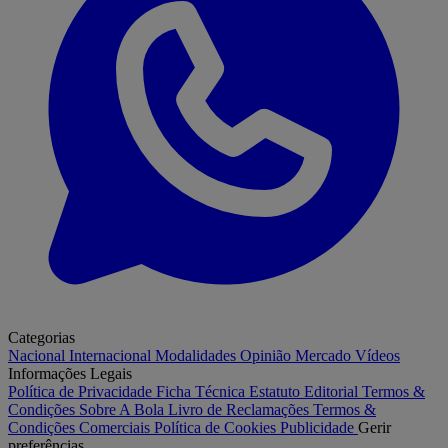
Categorias
Nacional
Internacional
Modalidades
Opinião
Mercado
Vídeos
Informações Legais
Política de Privacidade
Ficha Técnica
Estatuto Editorial
Termos &
Condições
Sobre A Bola
Livro de Reclamações
Termos &
Condições Comerciais
Política de Cookies
Publicidade
Gerir
preferências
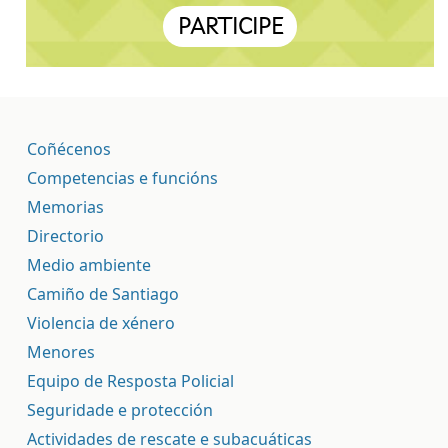
PARTICIPE
Coñécenos
Competencias e funcións
Memorias
Directorio
Medio ambiente
Camiño de Santiago
Violencia de xénero
Menores
Equipo de Resposta Policial
Seguridade e protección
Actividades de rescate e subacuáticas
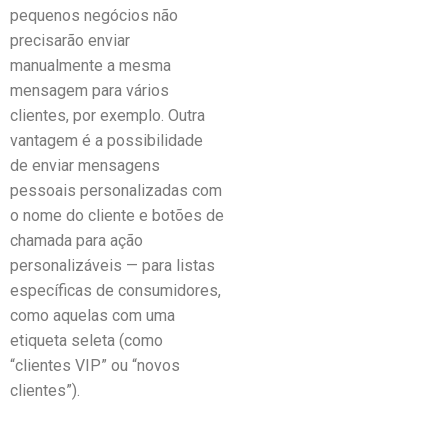
pequenos negócios não
precisarão enviar
manualmente a mesma
mensagem para vários
clientes, por exemplo. Outra
vantagem é a possibilidade
de enviar mensagens
pessoais personalizadas com
o nome do cliente e botões de
chamada para ação
personalizáveis — para listas
específicas de consumidores,
como aquelas com uma
etiqueta seleta (como
“clientes VIP” ou “novos
clientes”).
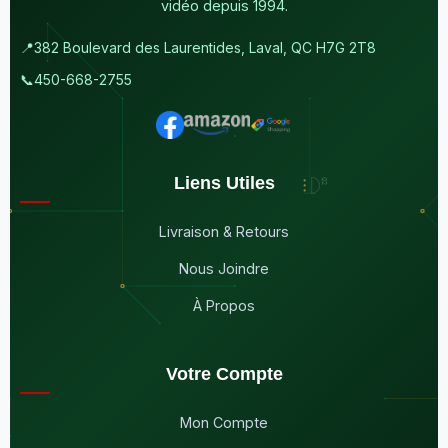
vidéo depuis 1994.
📍
382 Boulevard des Laurentides, Laval, QC H7G 2T8
📞
450-668-2755
Liens Utiles
Livraison & Retours
Nous Joindre
À Propos
Votre Compte
Mon Compte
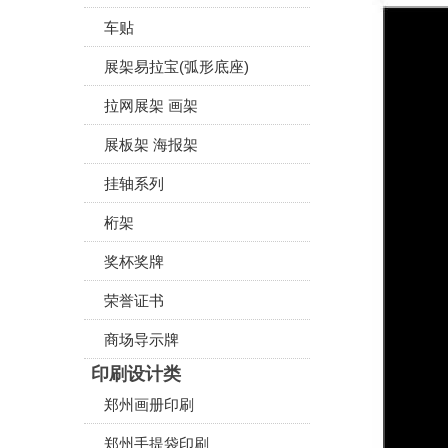
车贴
展架易拉宝(弧形底座)
拉网展架 画架
展板架 海报架
挂轴系列
桁架
奖杯奖牌
荣誉证书
商场导示牌
印刷设计类
郑州画册印刷
郑州手提袋印刷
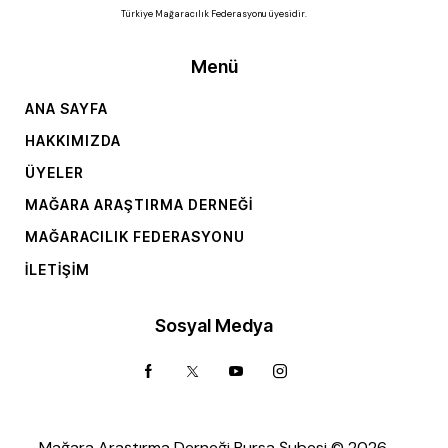
Türkiye Mağaracılık Federasyonu üyesidir.
Menü
ANA SAYFA
HAKKIMIZDA
ÜYELER
MAĞARA ARAŞTIRMA DERNEĞI
MAĞARACILIK FEDERASYONU
İLETIŞIM
Sosyal Medya
Mağara Araştırma Derneği Bursa Şubesi © 2026.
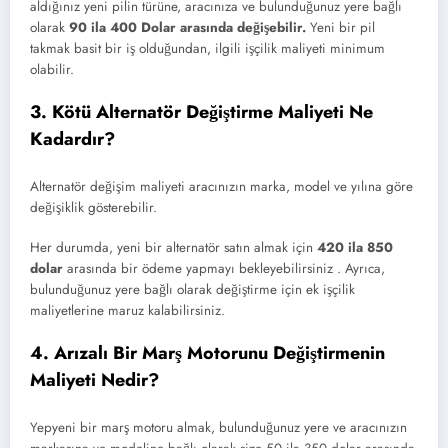
aldığınız yeni pilin türüne, aracınıza ve bulunduğunuz yere bağlı
olarak
90 ila 400 Dolar arasında değişebilir.
Yeni bir pil
takmak basit bir iş olduğundan, ilgili işçilik maliyeti minimum
olabilir.
3. Kötü Alternatör Değiştirme Maliyeti Ne
Kadardır?
Alternatör değişim maliyeti aracınızın marka, model ve yılına göre
değişiklik gösterebilir.
Her durumda, yeni bir alternatör satın almak için
420 ila 850
dolar
arasında bir ödeme yapmayı bekleyebilirsiniz . Ayrıca,
bulunduğunuz yere bağlı olarak değiştirme için ek işçilik
maliyetlerine maruz kalabilirsiniz.
4. Arızalı Bir Marş Motorunu Değiştirmenin
Maliyeti Nedir?
Yepyeni bir marş motoru almak, bulunduğunuz yere ve aracınızın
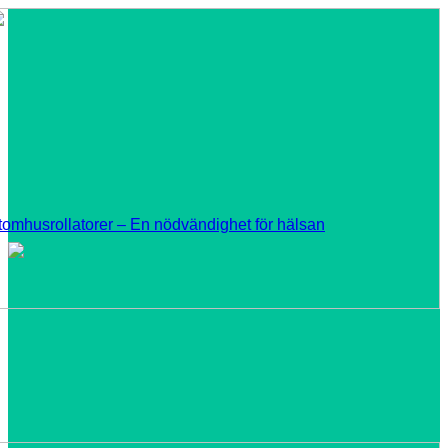
tomhusrollatorer – En nödvändighet för hälsan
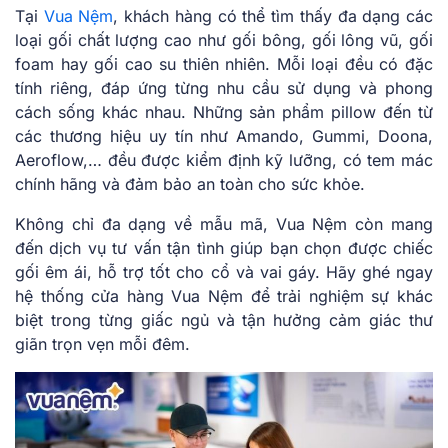
Tại
Vua Nệm
, khách hàng có thể tìm thấy đa dạng các
loại gối chất lượng cao như gối bông, gối lông vũ, gối
foam hay gối cao su thiên nhiên. Mỗi loại đều có đặc
tính riêng, đáp ứng từng nhu cầu sử dụng và phong
cách sống khác nhau. Những sản phẩm pillow đến từ
các thương hiệu uy tín như Amando, Gummi, Doona,
Aeroflow,… đều được kiểm định kỹ lưỡng, có tem mác
chính hãng và đảm bảo an toàn cho sức khỏe.
Không chỉ đa dạng về mẫu mã, Vua Nệm còn mang
đến dịch vụ tư vấn tận tình giúp bạn chọn được chiếc
gối êm ái, hỗ trợ tốt cho cổ và vai gáy. Hãy ghé ngay
hệ thống cửa hàng Vua Nệm để trải nghiệm sự khác
biệt trong từng giấc ngủ và tận hưởng cảm giác thư
giãn trọn vẹn mỗi đêm.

+++++

### What the task requires:
Your reply should consist solely of the lines above from the line containing "preferências" up to and including the line containing "Maliyeti Nedir?", reproduced exactly, minus the pictures.

### Result of the task:
preferências
PARTICIPE
Coñécenos
Competencias e funcións
Memorias
Directorio
Medio ambiente
Camiño de Santiago
Violencia de xénero
Menores
Equipo de Resposta Policial
Seguridade e protección
Actividades de rescate e subacuáticas
pequenos negócios não
precisarão enviar
manualmente a mesma
mensagem para vários
clientes, por exemplo. Outra
vantagem é a possibilidade
de enviar mensagens
pessoais personalizadas com
o nome do cliente e botões de
chamada para ação
personalizáveis — para listas
específicas de consumidores,
como aquelas com uma
etiqueta seleta (como
“clientes VIP” ou “novos
clientes”).
vidéo depuis 1994.
📍
382 Boulevard des Laurentides, Laval, QC H7G 2T8
📞
450-668-2755
Liens Utiles
Livraison & Retours
Nous Joindre
À Propos
Votre Compte
Mon Compte
车贴
展架易拉宝(弧形底座)
拉网展架 画架
展板架 海报架
挂轴系列
桁架
奖杯奖牌
荣誉证书
商场导示牌
印刷设计类
郑州画册印刷
郑州手提袋印刷
Türkiye Mağaracılık Federasyonu üyesidir.
Menü
ANA SAYFA
HAKKIMIZDA
ÜYELER
MAĞARA ARAŞTIRMA DERNEĞI
MAĞARACILIK FEDERASYONU
İLETIŞIM
Sosyal Medya
Mağara Araştırma Derneği Bursa Şubesi © 2026.
aldığınız yeni pilin türüne, aracınıza ve bulunduğunuz yere bağlı
olarak
90 ila 400 Dolar arasında değişebilir.
Yeni bir pil
takmak basit bir iş olduğundan, ilgili işçilik maliyeti minimum
olabilir.
3. Kötü Alternatör Değiştirme Maliyeti Ne
Kadardır?
Alternatör değişim maliyeti aracınızın marka, model ve yılına göre
değişiklik gösterebilir.
Her durumda, yeni bir alternatör satın almak için
420 ila 850
dolar
arasında bir ödeme yapmayı bekleyebilirsiniz . Ayrıca,
bulunduğunuz yere bağlı olarak değiştirme için ek işçilik
maliyetlerine maruz kalabilirsiniz.
4. Arızalı Bir Marş Motorunu Değiştirmenin
Maliyeti Nedir?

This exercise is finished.